=== What is being asked ===
Scan the records below for the line containing "Забрать в пункте самовывоза" and the line containing "На карту Сбербанка". Copy both, plus every line between, exactly.

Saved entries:
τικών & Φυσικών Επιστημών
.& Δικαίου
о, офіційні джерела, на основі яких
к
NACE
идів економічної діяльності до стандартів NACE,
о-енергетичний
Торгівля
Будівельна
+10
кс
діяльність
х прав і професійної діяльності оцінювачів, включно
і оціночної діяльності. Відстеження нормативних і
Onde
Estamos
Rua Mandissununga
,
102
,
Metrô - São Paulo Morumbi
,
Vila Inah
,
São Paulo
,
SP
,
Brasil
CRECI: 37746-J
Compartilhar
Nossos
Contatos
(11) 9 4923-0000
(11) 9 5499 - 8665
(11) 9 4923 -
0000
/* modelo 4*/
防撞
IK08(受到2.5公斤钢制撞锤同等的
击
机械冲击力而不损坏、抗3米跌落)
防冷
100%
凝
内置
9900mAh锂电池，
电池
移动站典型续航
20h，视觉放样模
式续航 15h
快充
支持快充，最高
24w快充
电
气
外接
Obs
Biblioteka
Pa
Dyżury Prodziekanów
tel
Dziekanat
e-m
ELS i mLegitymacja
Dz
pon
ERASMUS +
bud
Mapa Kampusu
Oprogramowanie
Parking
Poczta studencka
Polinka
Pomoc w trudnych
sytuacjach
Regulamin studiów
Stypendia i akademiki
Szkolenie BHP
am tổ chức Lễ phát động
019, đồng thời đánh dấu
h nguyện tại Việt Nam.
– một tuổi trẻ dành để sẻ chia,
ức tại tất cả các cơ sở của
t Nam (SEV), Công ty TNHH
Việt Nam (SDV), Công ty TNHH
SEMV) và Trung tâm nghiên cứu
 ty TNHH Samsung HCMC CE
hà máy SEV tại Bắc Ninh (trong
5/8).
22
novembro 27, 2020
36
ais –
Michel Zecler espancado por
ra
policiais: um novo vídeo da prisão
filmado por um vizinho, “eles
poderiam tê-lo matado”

* * *

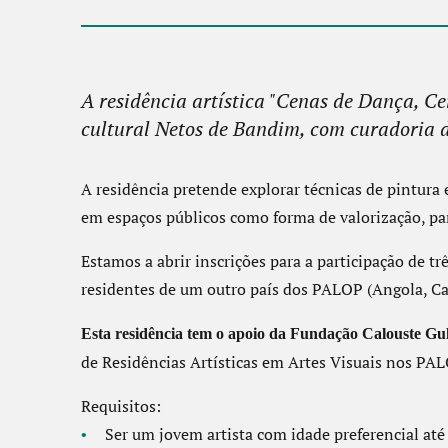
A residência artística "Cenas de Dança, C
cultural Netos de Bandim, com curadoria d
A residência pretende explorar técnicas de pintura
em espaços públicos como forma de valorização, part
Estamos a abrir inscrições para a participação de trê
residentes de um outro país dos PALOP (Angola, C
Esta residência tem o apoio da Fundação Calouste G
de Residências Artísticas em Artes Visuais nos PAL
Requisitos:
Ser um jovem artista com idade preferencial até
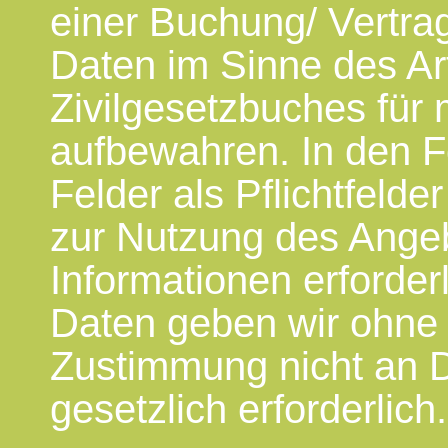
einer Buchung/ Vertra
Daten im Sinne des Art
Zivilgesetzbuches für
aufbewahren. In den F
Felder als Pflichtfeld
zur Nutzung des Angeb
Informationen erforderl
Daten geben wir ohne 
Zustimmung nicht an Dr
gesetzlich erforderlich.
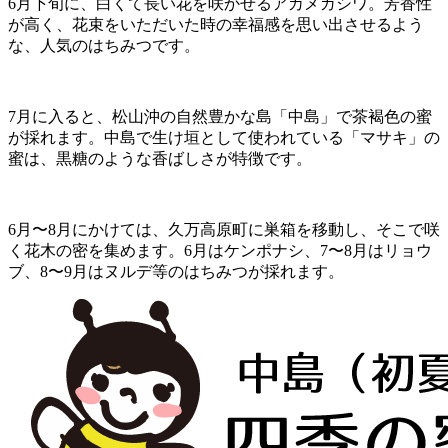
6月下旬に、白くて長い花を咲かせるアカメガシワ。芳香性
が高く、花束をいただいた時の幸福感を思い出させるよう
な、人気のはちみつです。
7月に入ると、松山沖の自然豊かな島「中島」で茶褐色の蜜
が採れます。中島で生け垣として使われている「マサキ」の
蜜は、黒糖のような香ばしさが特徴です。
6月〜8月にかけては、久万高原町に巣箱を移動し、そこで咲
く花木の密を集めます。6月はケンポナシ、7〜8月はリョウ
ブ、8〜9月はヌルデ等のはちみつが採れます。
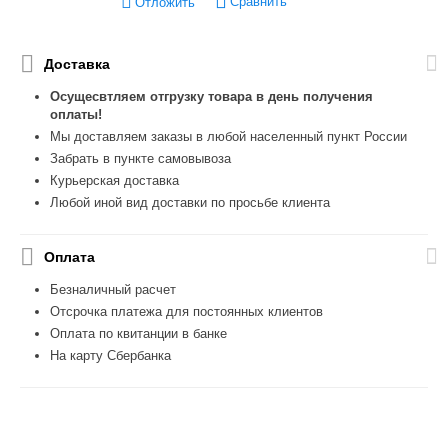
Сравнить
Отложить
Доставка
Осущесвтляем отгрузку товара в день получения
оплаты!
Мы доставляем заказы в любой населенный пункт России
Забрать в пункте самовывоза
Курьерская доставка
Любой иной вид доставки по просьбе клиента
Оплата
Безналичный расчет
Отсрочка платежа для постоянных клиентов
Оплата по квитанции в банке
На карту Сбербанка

=== Answer area ===
Забрать в пункте самовывоза
Курьерская доставка
Любой иной вид доставки по просьбе клиента
Оплата
Безналичный расчет
Отсрочка платежа для постоянных клиентов
Оплата по квитанции в банке
На карту Сбербанка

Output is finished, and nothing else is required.